Et les “talismans” ?
“Au centre de loisirs, mes enfants ont confectionné un ‘piège à cauchemars’, relate Emmanuelle. Ils y croient beaucoup. Moi, je trouve qu’on leur fait une fausse promesse !” Pas faux. Que les enfants y croient, c’est une chose. Que l’adulte les incite à y croire en est une autre.
Pour contourner cet écueil, Françoise Guérin suggère plutôt de soutenir les propositions de l’enfant, en lui demandant : “À ton avis, qu’est-ce qu’on pourrait faire pour faire reculer les cauchemars ?” Avantage : le parent prouve qu’il se préoccupe du problème de son enfant. Ensemble, ils y consacrent du temps, en parlent, et l’enfant est actif. À nous de prendre ses solutions au sérieux, sans s’en moquer.

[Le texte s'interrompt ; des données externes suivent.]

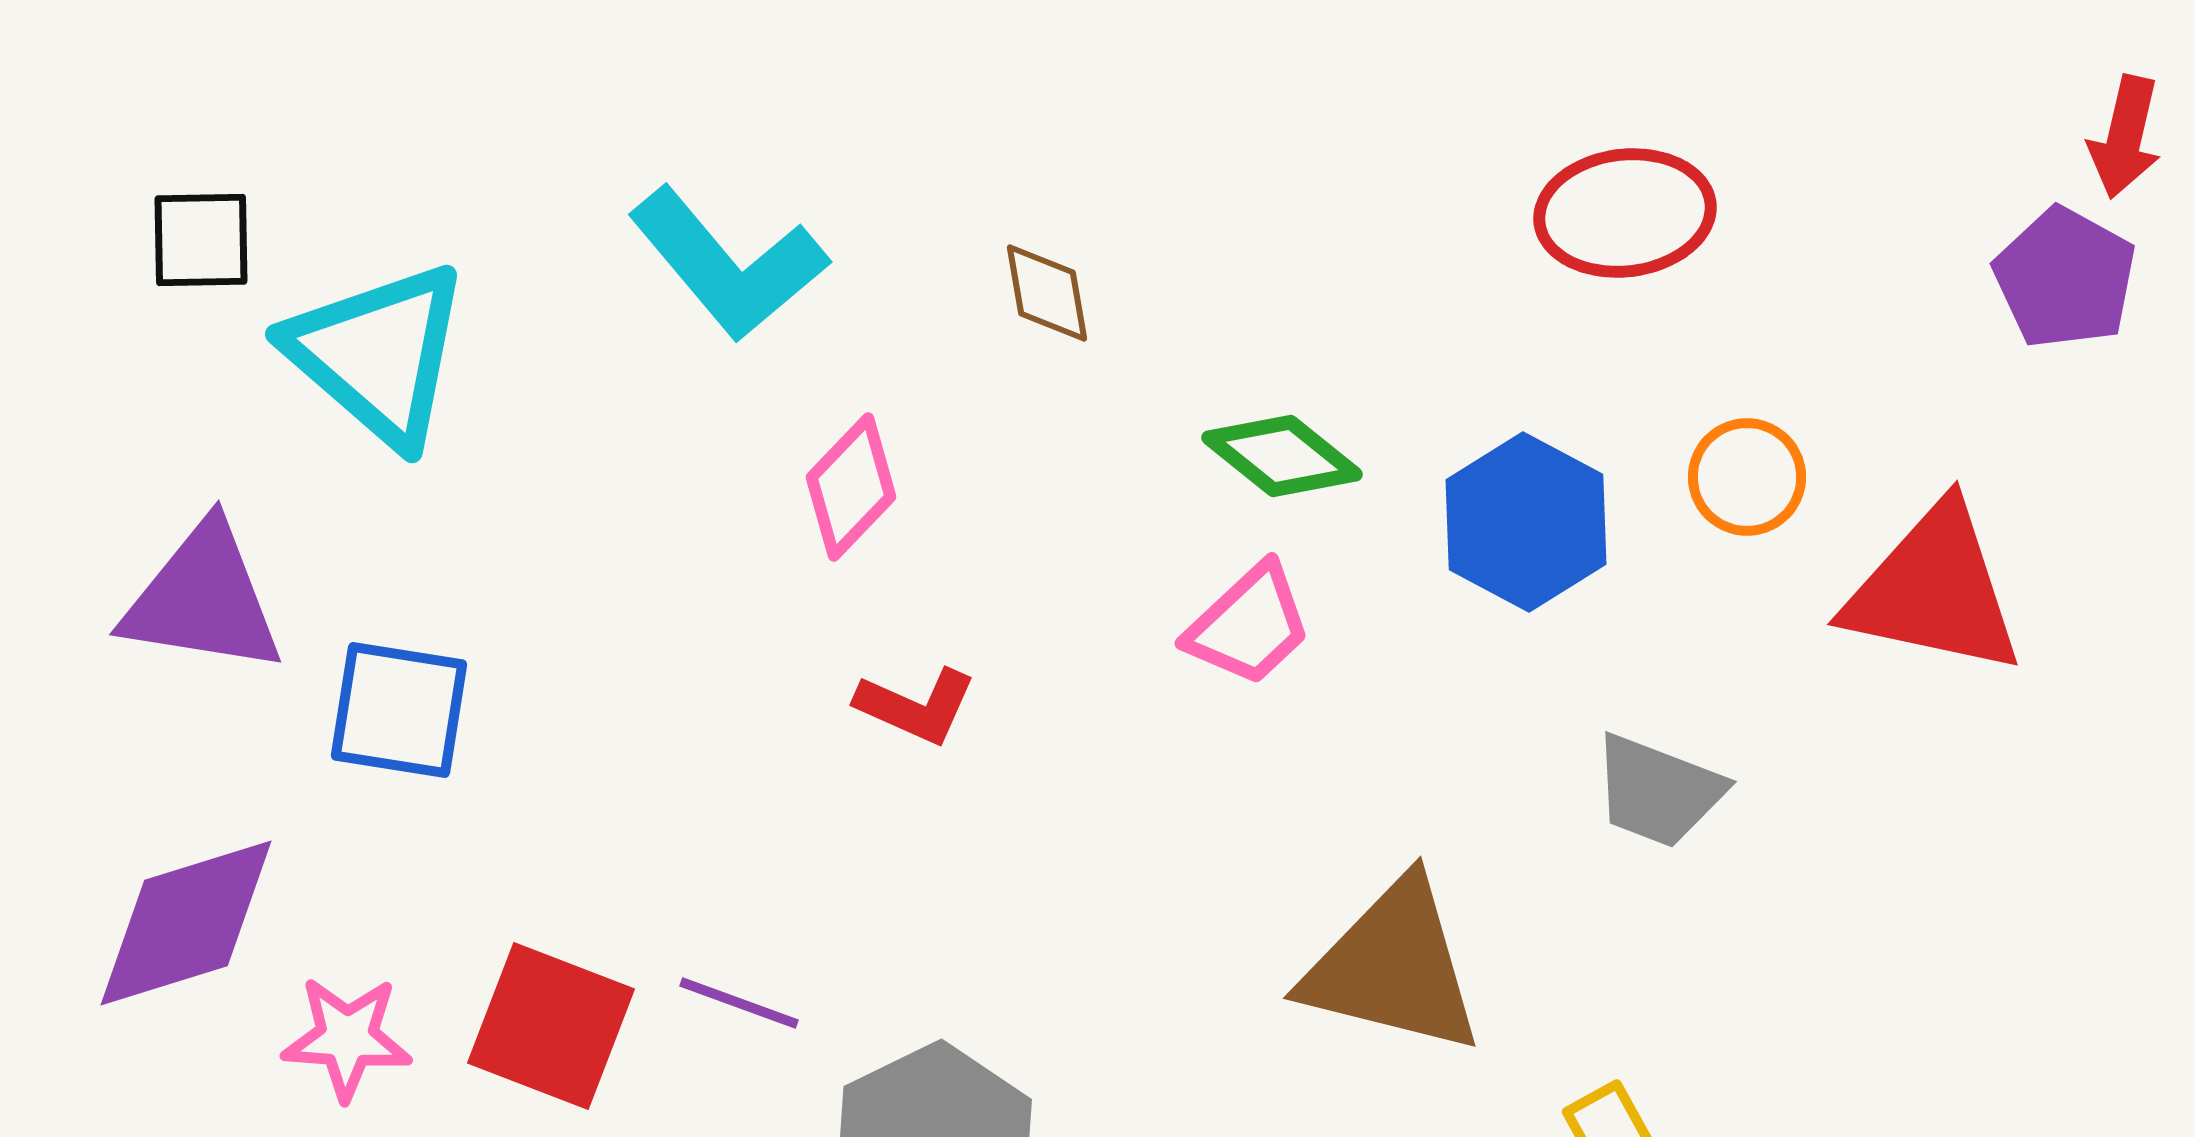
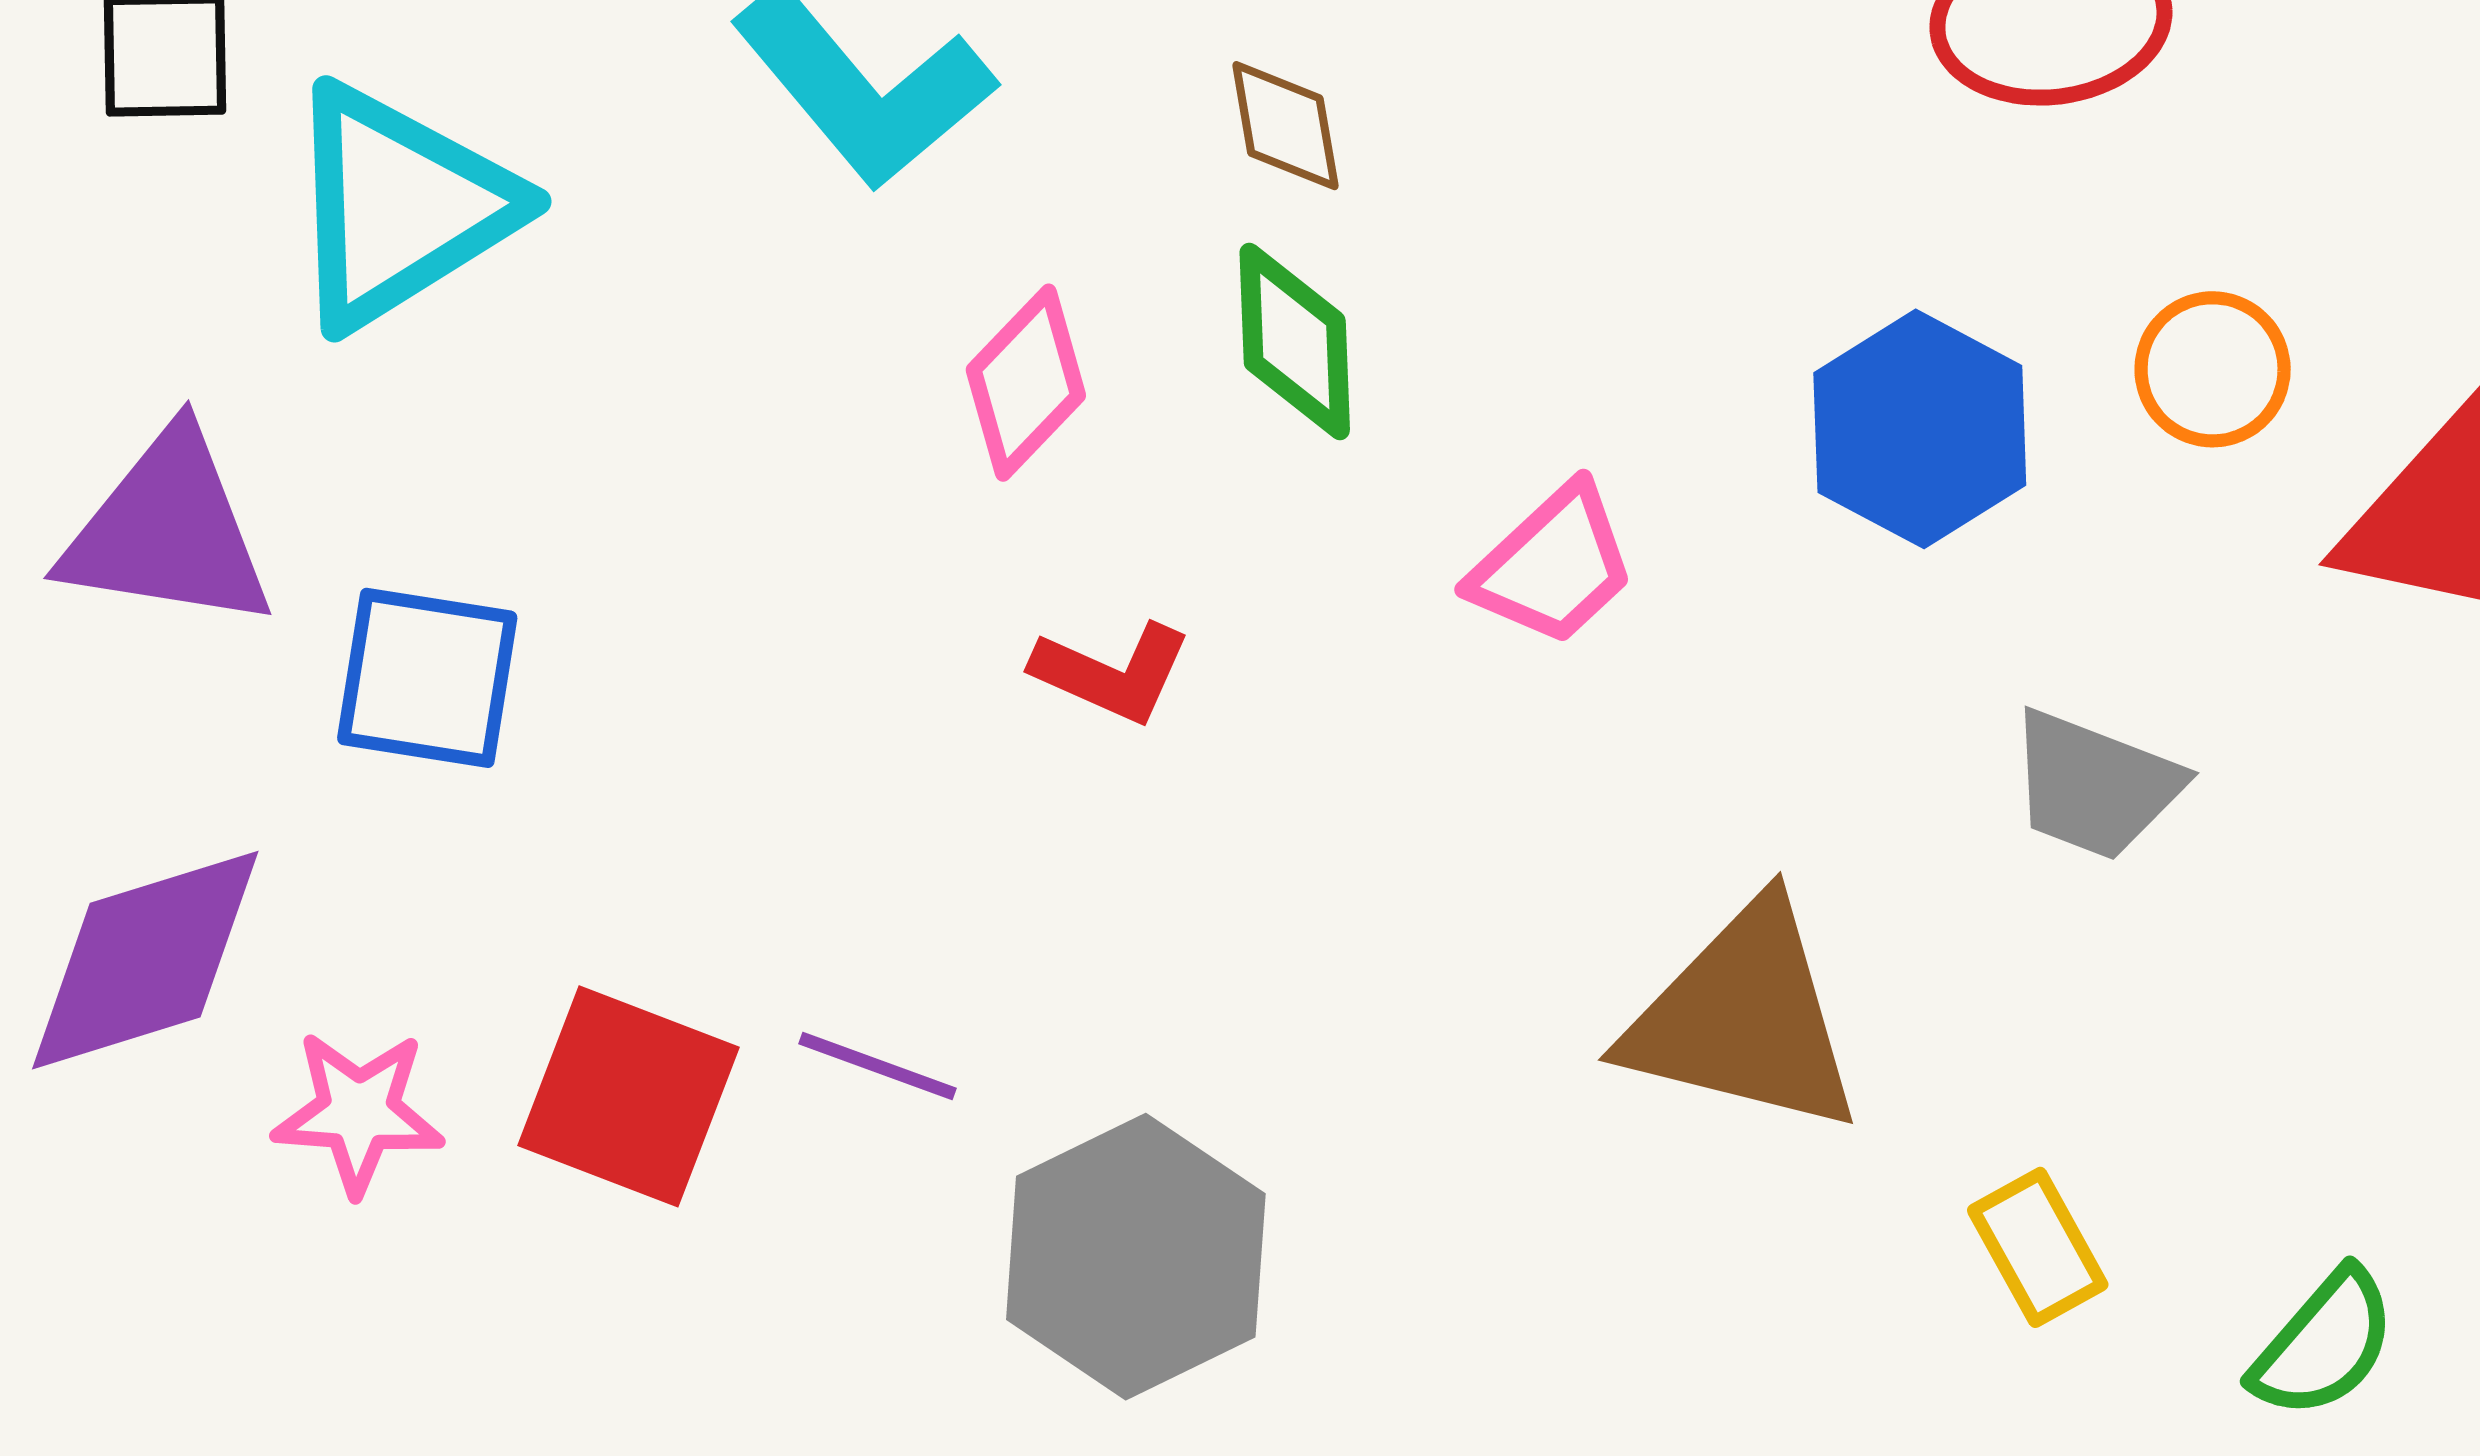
cyan triangle: (378, 354) -> (399, 206), turned 47
green diamond: (1282, 456) -> (1295, 342), moved, turned 49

Antoine, 5 ans, pose tous les soirs son arc et ses flèches sur sa table de chevet. Jeanne, 6 ans, dispose un rempart de Playmobil sur la rambarde de son lit. Une petite patiente de Françoise Guérin a tracé à la craie une ligne “anti-cauchemars” tout autour de son lit. Chez d’autres, le spray anti-moustiques fonctionne en toutes saisons pour chasser les monstres de la nuit. Pschitt, pschitt, disparaissez, vilains fantômes !
À quel moment faut-il s’inquiéter des cauchemars d’un enfant ?
Difficile de distinguer les cauchemars ordinaires, qui font partie du développement de tout enfant, de ceux qui trahissent un vrai problème. La psychologue Françoise Guérin conseille de s’adresser à un tiers, quand la fréquence et l’intensité des cauchemars sont importantes, quand l’enfant s’en plaint et en parle beaucoup, quand les cauchemars commencent à préoccuper toute la famille, occasionnant des discussions entre les parents. Se souvenant d’un ado venu la voir au bout d’une décennie de mauvaises nuits, elle ajoute : “Mieux vaut consulter pour pas grand-chose que laisser s’enkyster un problème.”
Terreurs nocturnes, cauchemars, quelle différence ?
La terreur nocturne se manifeste dans la première phase de sommeil (que ce soit la nuit ou durant la sieste). L’enfant semble éveillé, s’agite, s’assoit, peut avoir les yeux ouverts, crier ou prononcer des mots. Il repousse les bras qui veulent le prendre pour le rassurer. Il finit par s’apaiser seul et poursuit son sommeil. En fait, il ne s’est pas réveillé.
Face à ce type de manifestations, il n’y a pas grand-chose à faire, sauf à veiller à ce qu’il ne se fasse pas mal en bougeant dans son sommeil. Le lendemain, il n’en aura pas de souvenir.
Le cauchemar, lui, apparaît plus longtemps après l’endormissement et l’émotion qu’il provoque réveille l’enfant, qui aura la mémoire de ce qu’il a rêvé. Une fois rassuré, apaisé, il se rendort.